Transcribed page contents

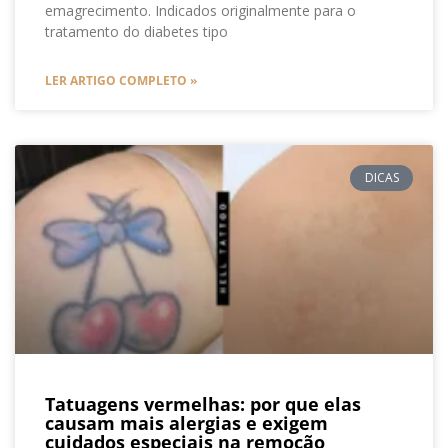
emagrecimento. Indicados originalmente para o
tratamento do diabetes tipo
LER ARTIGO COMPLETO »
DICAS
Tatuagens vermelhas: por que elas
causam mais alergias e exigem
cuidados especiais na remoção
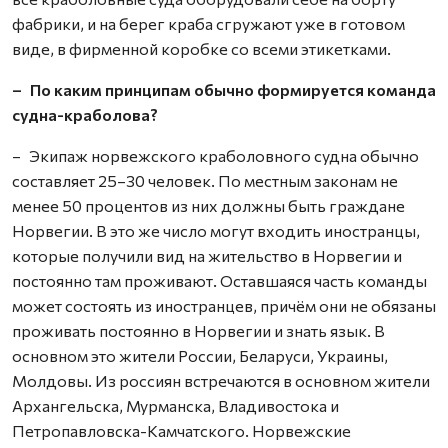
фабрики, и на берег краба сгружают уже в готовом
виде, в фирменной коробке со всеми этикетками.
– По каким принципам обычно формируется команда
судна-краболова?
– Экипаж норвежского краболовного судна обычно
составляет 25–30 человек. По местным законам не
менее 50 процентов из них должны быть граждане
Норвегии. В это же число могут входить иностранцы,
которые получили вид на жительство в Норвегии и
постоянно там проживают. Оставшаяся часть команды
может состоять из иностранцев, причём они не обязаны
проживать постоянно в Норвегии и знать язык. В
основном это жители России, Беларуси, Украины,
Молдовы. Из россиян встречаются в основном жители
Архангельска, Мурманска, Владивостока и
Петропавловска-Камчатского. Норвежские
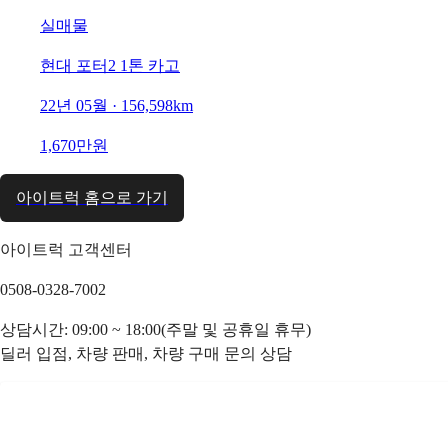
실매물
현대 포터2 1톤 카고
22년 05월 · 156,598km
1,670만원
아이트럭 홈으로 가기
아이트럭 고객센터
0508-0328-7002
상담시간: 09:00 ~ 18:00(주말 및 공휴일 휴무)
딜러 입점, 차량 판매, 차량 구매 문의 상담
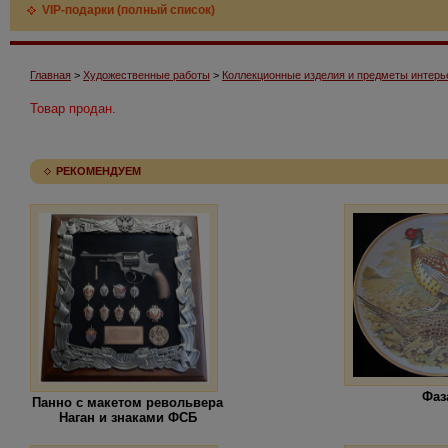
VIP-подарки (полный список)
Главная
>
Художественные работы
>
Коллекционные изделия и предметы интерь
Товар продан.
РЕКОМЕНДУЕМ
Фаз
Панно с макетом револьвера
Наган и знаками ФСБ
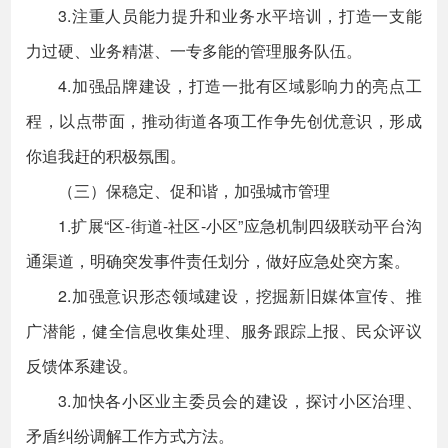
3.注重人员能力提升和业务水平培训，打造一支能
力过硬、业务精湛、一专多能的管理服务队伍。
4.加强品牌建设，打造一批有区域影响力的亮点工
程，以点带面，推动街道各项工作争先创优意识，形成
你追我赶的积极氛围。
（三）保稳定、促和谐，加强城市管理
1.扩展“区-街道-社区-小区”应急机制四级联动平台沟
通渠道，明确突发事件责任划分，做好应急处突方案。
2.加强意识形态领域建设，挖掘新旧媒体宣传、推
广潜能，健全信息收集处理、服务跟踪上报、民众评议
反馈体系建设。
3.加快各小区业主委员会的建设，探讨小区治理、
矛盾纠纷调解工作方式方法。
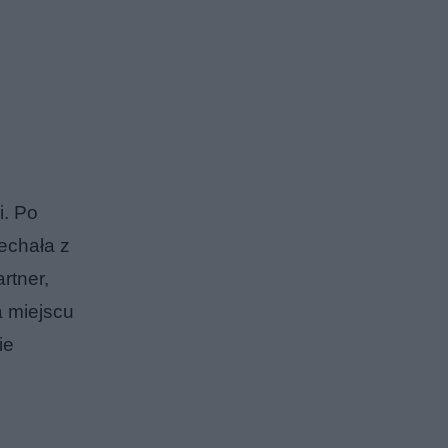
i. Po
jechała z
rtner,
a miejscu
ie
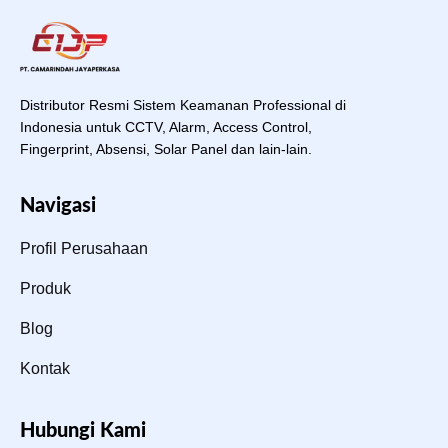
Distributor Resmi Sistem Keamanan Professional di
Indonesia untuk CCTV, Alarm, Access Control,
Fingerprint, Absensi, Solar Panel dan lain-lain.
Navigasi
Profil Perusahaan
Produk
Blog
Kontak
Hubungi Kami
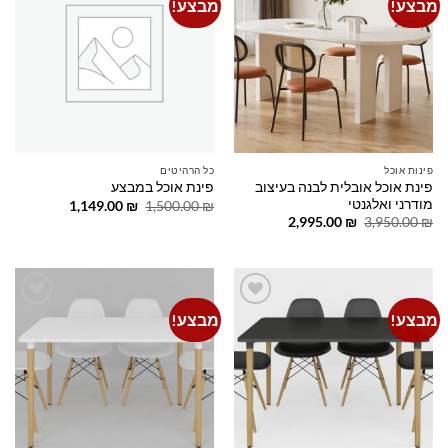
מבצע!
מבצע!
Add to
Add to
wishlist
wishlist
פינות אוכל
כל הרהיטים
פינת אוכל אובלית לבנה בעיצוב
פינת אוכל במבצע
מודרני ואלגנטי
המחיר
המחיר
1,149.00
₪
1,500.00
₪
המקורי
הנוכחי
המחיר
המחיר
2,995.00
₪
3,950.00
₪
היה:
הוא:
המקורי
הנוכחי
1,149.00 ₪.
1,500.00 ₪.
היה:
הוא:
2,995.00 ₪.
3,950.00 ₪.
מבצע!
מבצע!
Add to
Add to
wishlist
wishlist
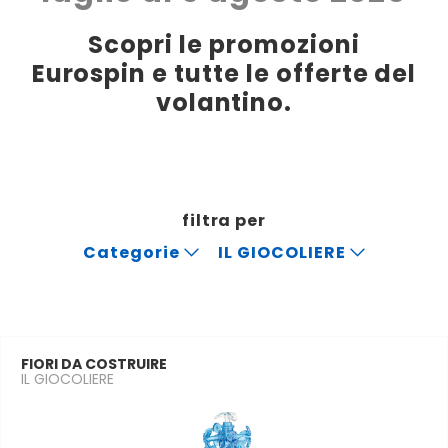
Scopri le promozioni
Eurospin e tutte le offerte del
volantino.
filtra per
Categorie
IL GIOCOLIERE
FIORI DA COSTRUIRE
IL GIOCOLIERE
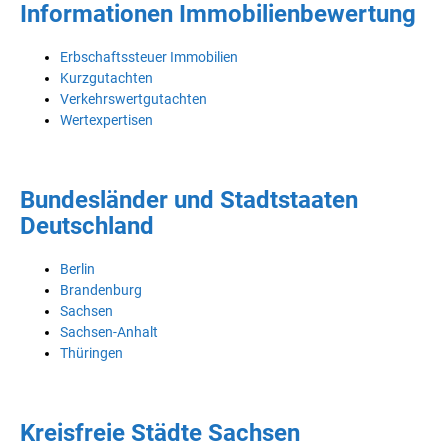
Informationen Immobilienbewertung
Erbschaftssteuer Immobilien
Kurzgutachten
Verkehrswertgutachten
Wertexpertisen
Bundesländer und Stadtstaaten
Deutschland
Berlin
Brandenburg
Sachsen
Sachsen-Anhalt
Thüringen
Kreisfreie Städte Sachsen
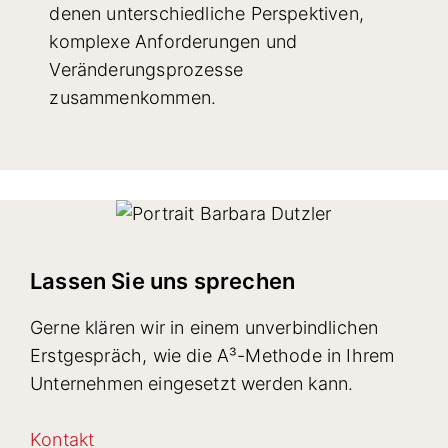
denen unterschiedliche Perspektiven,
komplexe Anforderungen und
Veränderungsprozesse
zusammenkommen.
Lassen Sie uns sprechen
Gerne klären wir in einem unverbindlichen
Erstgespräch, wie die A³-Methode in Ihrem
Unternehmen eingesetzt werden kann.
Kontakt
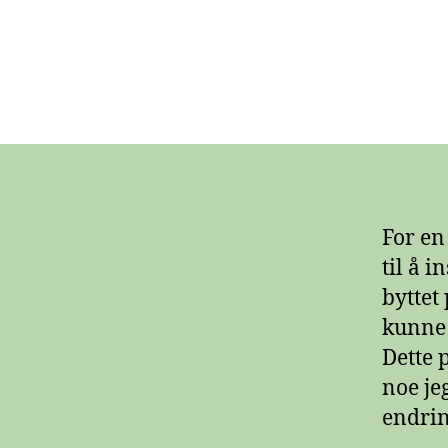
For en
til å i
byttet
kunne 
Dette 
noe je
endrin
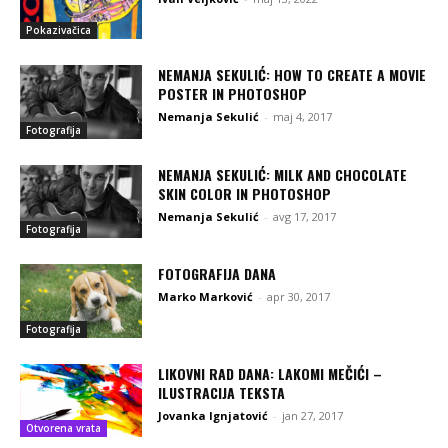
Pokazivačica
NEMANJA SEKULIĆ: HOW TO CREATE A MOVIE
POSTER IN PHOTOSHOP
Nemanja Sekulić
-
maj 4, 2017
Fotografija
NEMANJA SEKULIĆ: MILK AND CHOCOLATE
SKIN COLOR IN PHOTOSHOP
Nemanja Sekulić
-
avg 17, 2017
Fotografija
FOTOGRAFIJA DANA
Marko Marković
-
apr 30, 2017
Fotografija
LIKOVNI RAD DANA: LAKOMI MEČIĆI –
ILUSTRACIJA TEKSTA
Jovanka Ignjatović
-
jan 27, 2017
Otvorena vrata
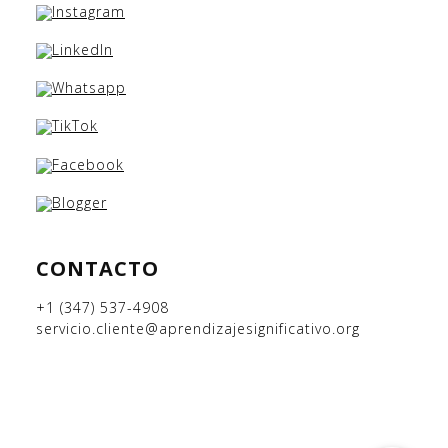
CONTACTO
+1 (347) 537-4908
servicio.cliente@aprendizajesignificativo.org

...

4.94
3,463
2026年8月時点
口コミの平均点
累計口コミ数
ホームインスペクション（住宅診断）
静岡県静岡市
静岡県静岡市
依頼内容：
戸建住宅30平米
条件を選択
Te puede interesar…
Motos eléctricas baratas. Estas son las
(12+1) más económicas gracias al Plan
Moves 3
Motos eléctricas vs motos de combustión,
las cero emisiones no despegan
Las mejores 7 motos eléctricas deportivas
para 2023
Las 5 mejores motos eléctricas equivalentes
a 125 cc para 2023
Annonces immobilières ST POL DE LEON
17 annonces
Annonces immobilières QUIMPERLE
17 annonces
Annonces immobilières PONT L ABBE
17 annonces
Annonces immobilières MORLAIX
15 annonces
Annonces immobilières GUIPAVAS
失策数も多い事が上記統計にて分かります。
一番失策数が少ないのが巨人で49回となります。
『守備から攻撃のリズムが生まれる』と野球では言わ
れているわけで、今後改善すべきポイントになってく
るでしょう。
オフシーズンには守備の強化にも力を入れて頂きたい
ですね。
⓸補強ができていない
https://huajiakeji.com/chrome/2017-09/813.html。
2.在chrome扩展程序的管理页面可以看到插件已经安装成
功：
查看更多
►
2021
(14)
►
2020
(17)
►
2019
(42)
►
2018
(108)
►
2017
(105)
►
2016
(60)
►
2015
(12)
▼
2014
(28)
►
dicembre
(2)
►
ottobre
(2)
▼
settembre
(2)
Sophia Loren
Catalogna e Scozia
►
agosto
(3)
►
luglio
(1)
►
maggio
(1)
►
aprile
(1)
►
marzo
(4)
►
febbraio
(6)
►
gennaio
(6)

- [WHAT YOU WILL DO]
Which lines in the records above contain the string "DANA"? Copy them.

- [RESULT FOR THIS TASK]
FOTOGRAFIJA DANA
LIKOVNI RAD DANA: LAKOMI MEČIĆI –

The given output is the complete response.